Our police need to get their priorities straight August 7, 2008
I was in London for two days last week, and I was shocked by what happened on one of our bus journeys:
Firstly, a whole team (not just one, about 5, plus a police officer and some bouncer guy) of, yes, ticket inspectors got on our bus. They discovered one man who hadn’t swiped his Oyster card, and the card was empty/faulty. He put up a tiny argument, refusing the 20 pound fine. This was fine, he wasn’t violent or anything like that, just angry.
Then it happened, after about 5 minutes of agruing, the bus was ordered by the ticket inspectors to stop. However, was the man made to get off? No. Was every single paying customer? Yes. What is wrong with the police? The priority is to the public, not the criminal! When he eventually gave in, they even allowed him to finish the journey.
This is what should have happened: he argues, police/ticket inspectors give up, smack him round the face with their batons, and drag him onto the street where they wait for more police to prosecute him.
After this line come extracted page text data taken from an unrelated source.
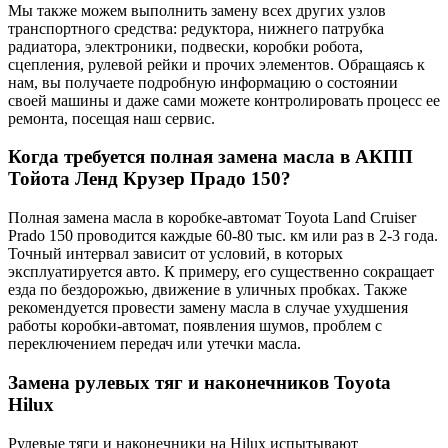
Мы также можем выполнить замену всех других узлов
транспортного средства: редуктора, нижнего патрубка
радиатора, электроники, подвески, коробки робота,
сцепления, рулевой рейки и прочих элементов. Обращаясь к
нам, вы получаете подробную информацию о состоянии
своей машины и даже сами можете контролировать процесс ее
ремонта, посещая наш сервис.
Когда требуется полная замена масла в АКПП
Тойота Ленд Крузер Прадо 150?
Полная замена масла в коробке-автомат Toyota Land Cruiser
Prado 150 проводится каждые 60-80 тыс. км или раз в 2-3 года.
Точный интервал зависит от условий, в которых
эксплуатируется авто. К примеру, его существенно сокращает
езда по бездорожью, движение в уличных пробках. Также
рекомендуется провести замену масла в случае ухудшения
работы коробки-автомат, появления шумов, проблем с
переключением передач или утечки масла.
Замена рулевых тяг и наконечников Toyota
Hilux
Рулевые тяги и наконечники на Hilux испытывают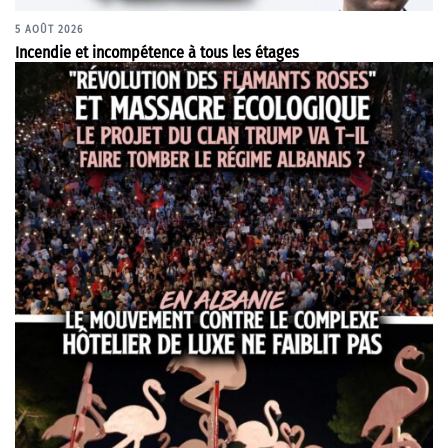
5 AOÛT 2026
Incendie et incompétence à tous les étages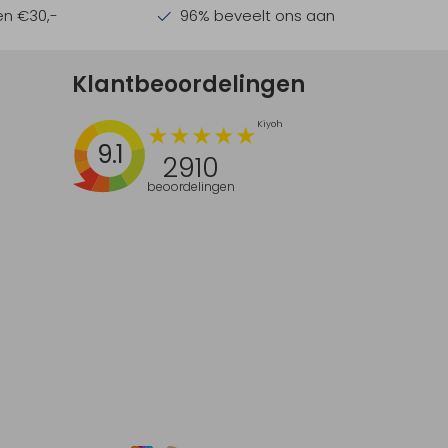
en €30,-
96% beveelt ons aan
Klantbeoordelingen
9.1
2910
beoordelingen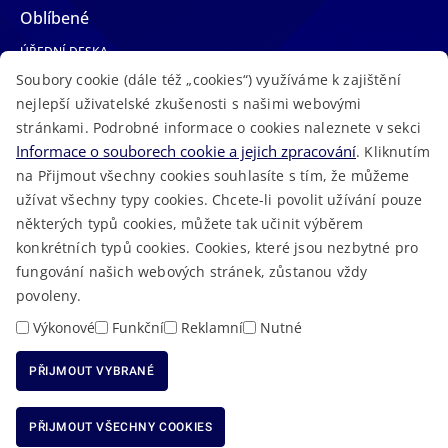
Oblíbené
ÚŘEDNÍ DESKA
Soubory cookie (dále též „cookies“) využíváme k zajištění
TELEFONNÍ SEZNAM
nejlepší uživatelské zkušenosti s našimi webovými
LÉKAŘSKÁ POHOTOVOST
stránkami. Podrobné informace o cookies naleznete v sekci
VOLNÁ MÍSTA
Informace o souborech cookie a jejich zpracování
. Kliknutím
AKTUALITY
na Přijmout všechny cookies souhlasíte s tím, že můžeme
užívat všechny typy cookies. Chcete-li povolit užívání pouze
některých typů cookies, můžete tak učinit výběrem
konkrétních typů cookies. Cookies, které jsou nezbytné pro
fungování našich webových stránek, zůstanou vždy
Macron Software
2023 © Královéhradecký kraj • Vytvořeno v
povoleny.
RSS
Mapa stránek
Cookies
Prohlášení o přístupnosti
GDPR
•
•
•
•
Výkonové
Funkční
Reklamní
Nutné
PŘIJMOUT VYBRANÉ
ODMÍTNOUT VŠECHNY COOKIES
PŘIJMOUT VŠECHNY COOKIES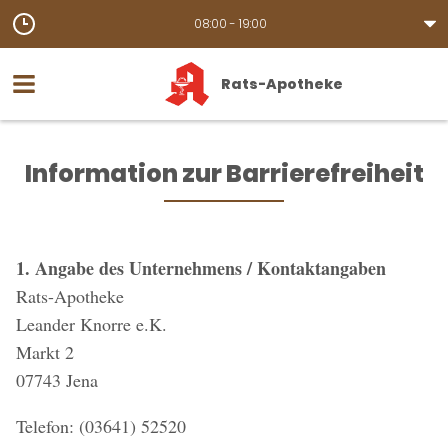
08:00 - 19:00
Rats-Apotheke
Information zur Barrierefreiheit
1. Angabe des Unternehmens / Kontaktangaben
Rats-Apotheke
Leander Knorre e.K.
Markt 2
07743 Jena
Telefon: (03641) 52520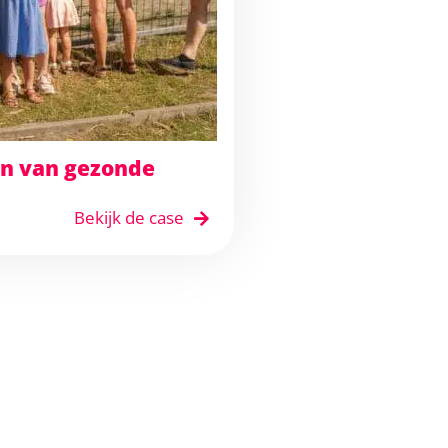
en van gezonde
Bekijk de case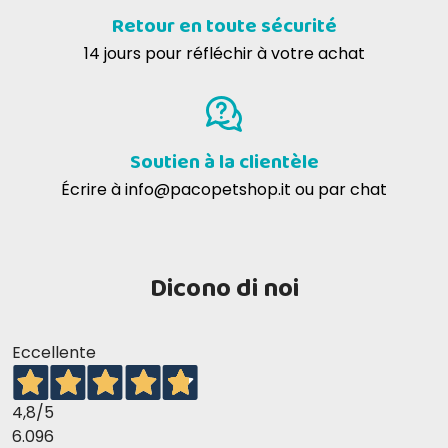
Retour en toute sécurité
14 jours pour réfléchir à votre achat
Soutien à la clientèle
Écrire à
info@pacopetshop.it
ou par chat
Dicono di noi
Eccellente
4,8
/5
6.096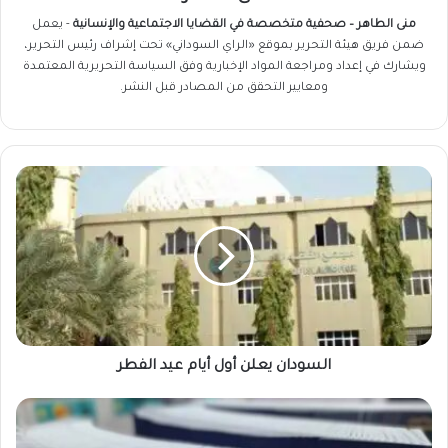
منى الطاهر – صحفية متخصصة في القضايا الاجتماعية والإنسانية
- يعمل
ضمن فريق
هيئة التحرير
بموقع «الراي السوداني» تحت إشراف رئيس التحرير،
ويشارك في إعداد ومراجعة المواد الإخبارية وفق السياسة التحريرية المعتمدة
ومعايير التحقق من المصادر قبل النشر.
السودان
يعلن
أول
أيام
عيد
الفطر
السودان يعلن أول أيام عيد الفطر
قرار
جديد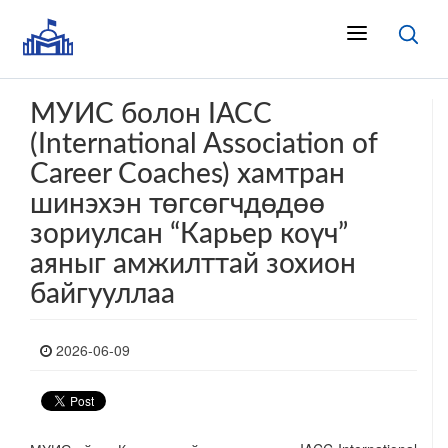
МУИС болон IACC
(International Association of
Career Coaches) хамтран
шинэхэн төгсөгчдөдөө
зориулсан “Карьер коүч”
аяныг амжилттай зохион
байгууллаа
2026-06-09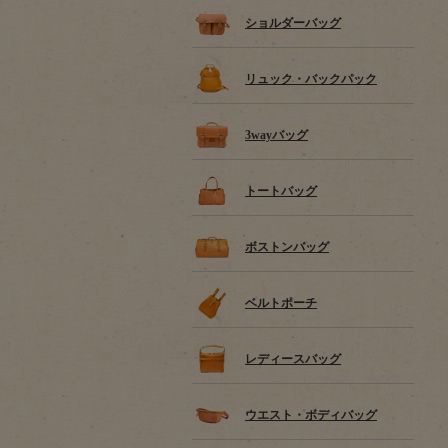
ショルダーバッグ
リュック・バックパック
3wayバッグ
トートバッグ
ボストンバッグ
ベルトポーチ
レディースバッグ
ウエスト・ボディバッグ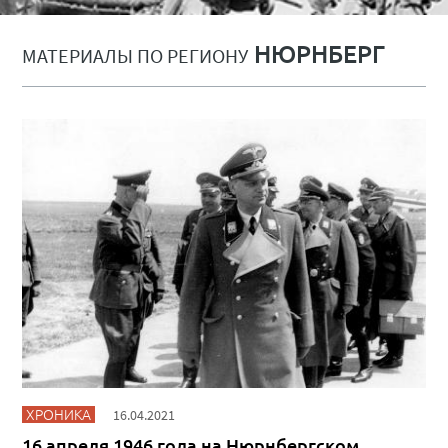
НЮРНБЕРГ
МАТЕРИАЛЫ ПО РЕГИОНУ
ХРОНИКА
16.04.2021
16 апреля 1946 года на Нюрнбергском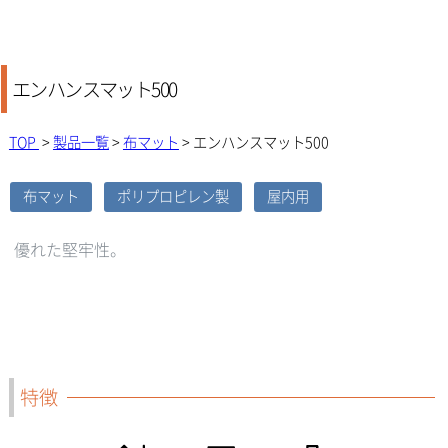
エンハンスマット500
TOP
>
製品一覧
>
布マット
> エンハンスマット500
布マット
ポリプロピレン製
屋内用
優れた堅牢性。
特徴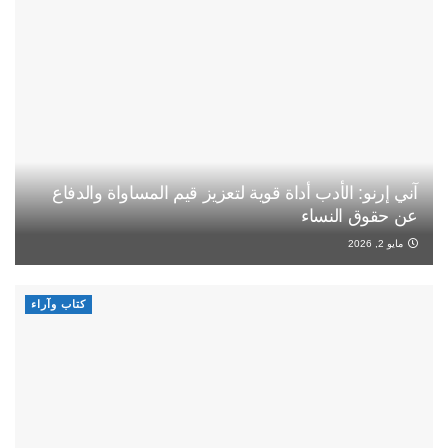
آني إرنو: الأدب أداة قوية لتعزيز قيم المساواة والدفاع
عن حقوق النساء
مايو 2, 2026
كتاب وآراء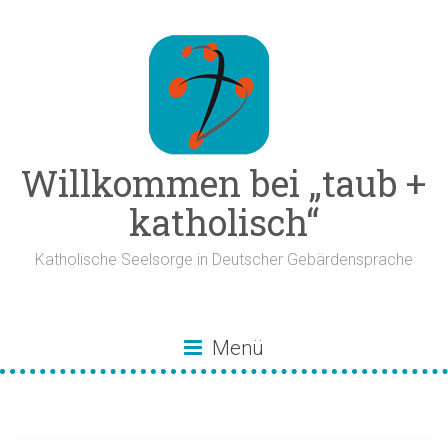
Zum
Inhalt
springen
Willkommen bei „taub +
katholisch“
Katholische Seelsorge in Deutscher Gebärdensprache
Menü
Palmsonntag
Meanwhile the paying customers get to our destination on time.
We need to be tougher on criminals in the UK, police need more power, more respect. Currently they seem to remain as the laughing stock of the country.









September 12th, 2008 at 6:08 am
Perhaps you just haven’t realized how some things go down. Some people realize you can cut corners, the bus is going from A to B anyways, so what if one dude made it in without paying. They gave him a scare, he may be more likely not to do it again. I look at things in the sense of global workings. I work in a rather relaxed environment, on paper I’m only given 30 minutes of break. However, I smoke and so do several of my superiors. There have been times where I’ve taken 3 hours of break in a ten hour shift. Should I be working if the company is paying me to sit there? I’ve come in and worked a 10 hour shift and done nothing, simply because our network(I do Network Surveillance) is working at 100%. If shit gets done, whats the big deal?
If you tighten that rope, you may cut your breath off. Typically if I’m around people that really stick to the rules or stick them to me I’ll fight fire with fire. If not, its all good.
I just mind my own, I don’t care what others do. If they want to put themselves at risk, or take a chance then that’s their choice. You simply didn’t take that risk and paid.